Individuals seeking support services can be found in this multi-stationed room on the south end of the church talking to law students, student case managers, or receiving medical attention in a corner by healthcare professionals.
This weekly event is hosted by Cal students through a volunteer-run program called The Suitcase Clinic.
The clinic, founded in 1989, was intended to offer free resources to underserved communities in Berkeley and surrounding cities. The majority of the clinic’s clientele are unhoused or low-income people looking for extra support.
Those visiting the clinic can get legal advice, sign up for food assistance, receive housing resources, get medical help, or enjoy a hot, fresh meal.
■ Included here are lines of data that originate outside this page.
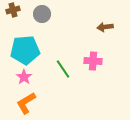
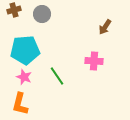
brown cross: moved 1 px right
brown arrow: rotated 49 degrees counterclockwise
pink cross: moved 1 px right
green line: moved 6 px left, 7 px down
pink star: rotated 14 degrees counterclockwise
orange L-shape: moved 6 px left, 1 px down; rotated 45 degrees counterclockwise
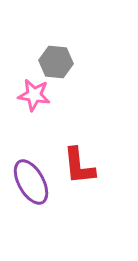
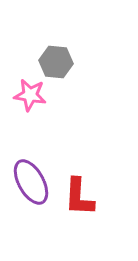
pink star: moved 4 px left
red L-shape: moved 31 px down; rotated 9 degrees clockwise
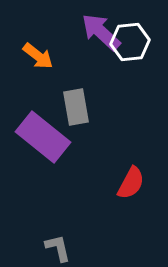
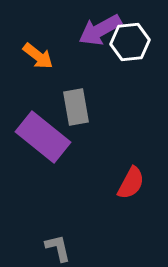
purple arrow: moved 1 px left, 2 px up; rotated 72 degrees counterclockwise
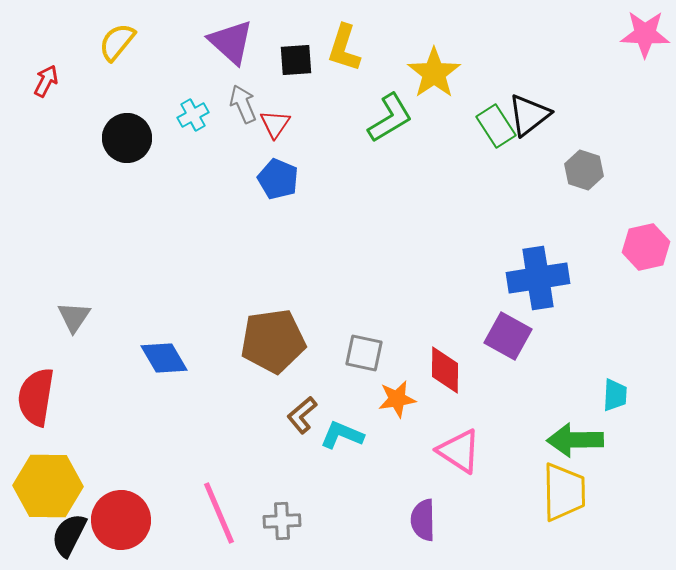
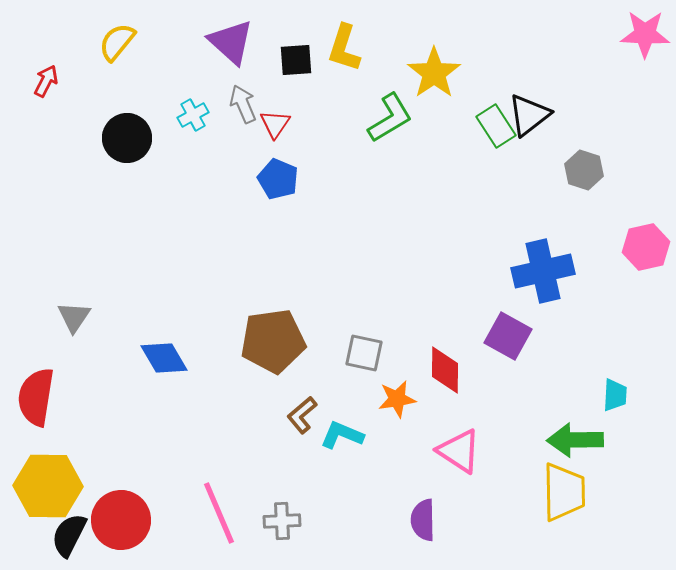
blue cross: moved 5 px right, 7 px up; rotated 4 degrees counterclockwise
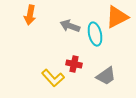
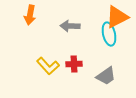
gray arrow: rotated 18 degrees counterclockwise
cyan ellipse: moved 14 px right
red cross: rotated 14 degrees counterclockwise
yellow L-shape: moved 5 px left, 12 px up
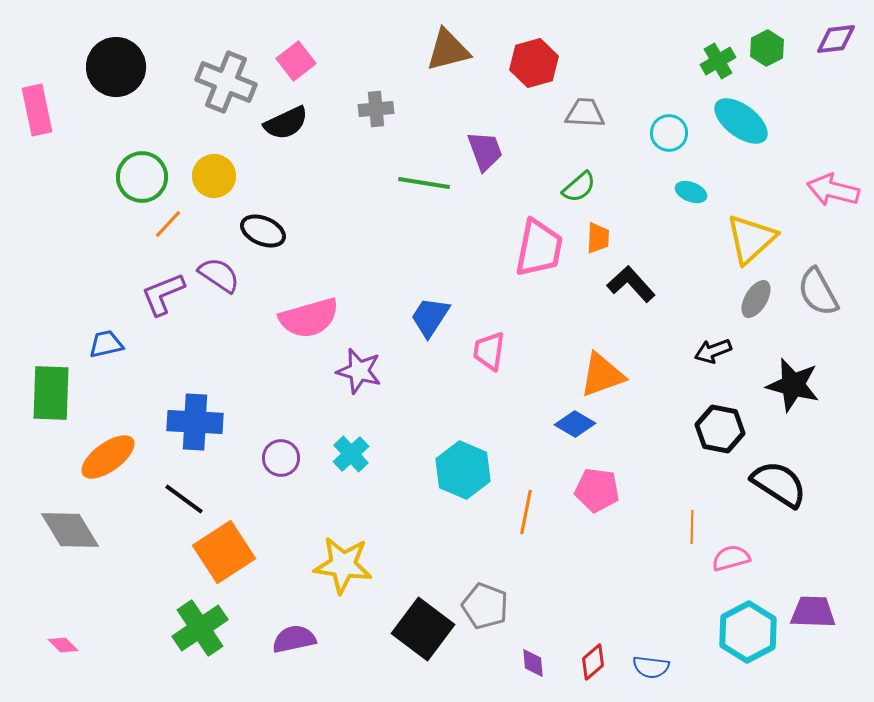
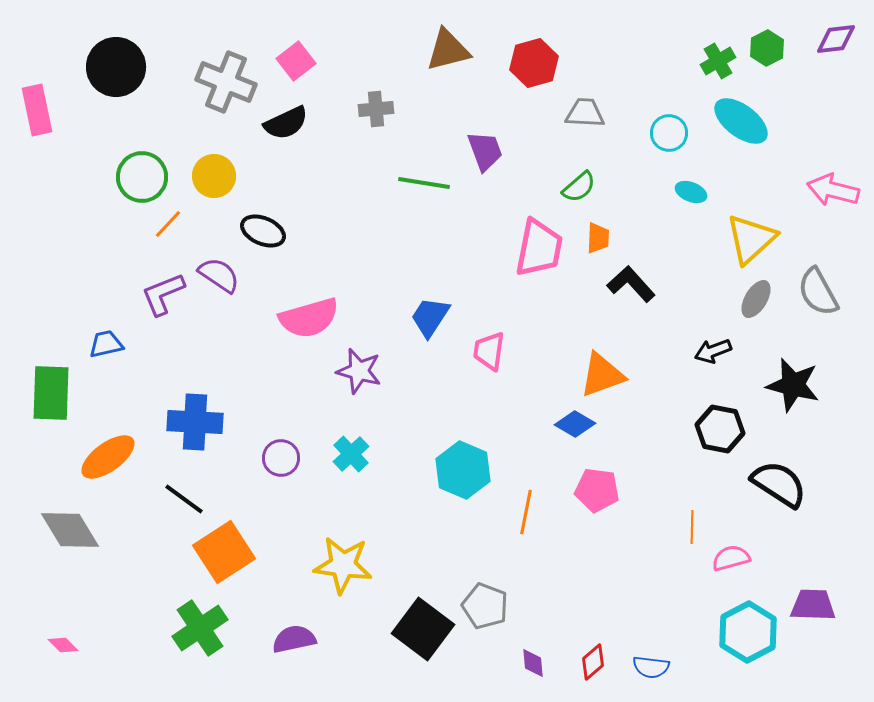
purple trapezoid at (813, 612): moved 7 px up
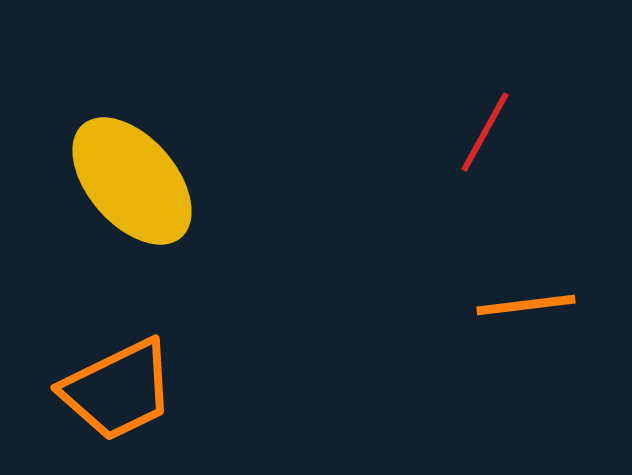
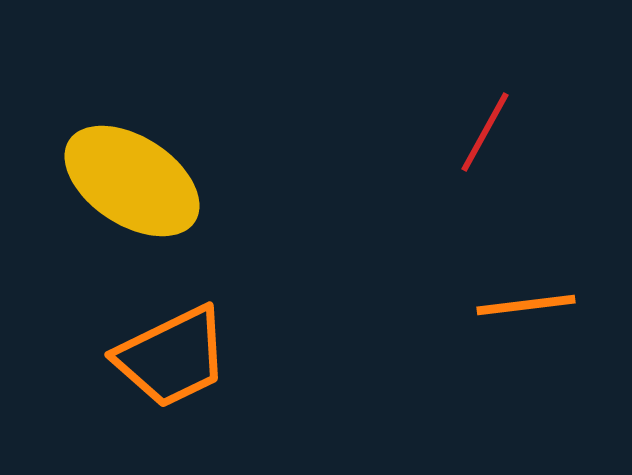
yellow ellipse: rotated 16 degrees counterclockwise
orange trapezoid: moved 54 px right, 33 px up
They can also get haircuts and foot washes from the student volunteers.
Nilo Golchini, executive director of the clinic, said one of the goals for most of the students working there is helping bridge the gap of trust that exists between many unhoused people and the healthcare and social welfare systems.
During their tenure in the program, many of the students say they become strong advocates for homelessness rights.
“We’re also standing in solidarity with them. So, it’s not saying, ‘I’m going to help you, but I’m also going to stand with you,’” Golchini said.
Student volunteers get extensive training prior to working directly with clients. Those interested have to take a semester-long class to become versed in areas such as outreach, intersectionality, how to interact with unhoused people, how to sign people up for social services. and more.
Volunteers then get to pick from three different clinics: General, Women’s, or Youth and LGBTQ+.
The General Clinic is the most popular among visiting residents, while Women’s and Youth/LQBTQ+ have more specialized services for attendees.
The Women’s Clinic has many of the similar services to General, but also includes nail painting, childcare, and massages.
The Youth and LGBTQ+ Clinic offers a safe space for young people navigating living on the streets, with services that include housing referrals, wellness and recreation classes and employment resources.
Golchini explained that it’s important for them to keep these clinics separate because the different demographics experience poverty and homelessness differently than those who visit the General Clinic.
“We’re able to provide spaces where people can come in and feel safe and not feel like they’re constantly worried that something’s going to happen to them,” she said.
An outreach team also visits encampments every other Saturday in the Berkeley area to provide hygiene kits and encourage people to visit the in-person clinic, if possible.
However, Golchini said engagement has been low for some time now due to a recent decision by the U.S. Supreme Court that allows cities to ban and cite people for sleeping on the streets.
She said a lot of their clientele got displaced to other cities over time, making it difficult to stay in contact with the services the Clinic was providing for them.
But that hasn’t slowed down the students at the Clinic, if anything, it has pushed them to do more for the community they serve.